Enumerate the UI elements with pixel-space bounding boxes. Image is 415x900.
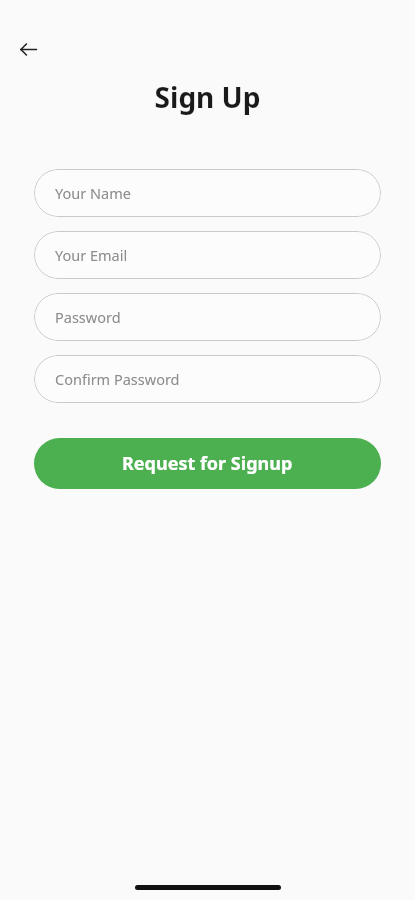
button[interactable]: Your Email [34, 231, 381, 279]
button[interactable]: Confirm Password [34, 355, 381, 403]
staticText: Confirm Password [55, 369, 180, 389]
staticText: Request for Signup [122, 451, 293, 476]
staticText: Your Email [55, 245, 128, 265]
staticText: Your Name [55, 183, 131, 203]
staticText: Sign Up [0, 78, 415, 116]
button[interactable]: Back [12, 33, 44, 65]
button[interactable]: Your Name [34, 169, 381, 217]
button[interactable]: Request for Signup [34, 438, 381, 489]
button[interactable]: Password [34, 293, 381, 341]
staticText: Password [55, 307, 121, 327]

☆ ☆ ☆ ☆ ☆

▸ **Goal of the exercise**: Output, word for word, the full listing above, with no pictures.

▸ **Output for this exercise**:
Enumerate the UI elements with pixel-space bounding boxes. Image is 415x900.
button[interactable]: Your Email [34, 231, 381, 279]
button[interactable]: Confirm Password [34, 355, 381, 403]
staticText: Confirm Password [55, 369, 180, 389]
staticText: Request for Signup [122, 451, 293, 476]
staticText: Your Email [55, 245, 128, 265]
staticText: Your Name [55, 183, 131, 203]
staticText: Sign Up [0, 78, 415, 116]
button[interactable]: Back [12, 33, 44, 65]
button[interactable]: Your Name [34, 169, 381, 217]
button[interactable]: Request for Signup [34, 438, 381, 489]
button[interactable]: Password [34, 293, 381, 341]
staticText: Password [55, 307, 121, 327]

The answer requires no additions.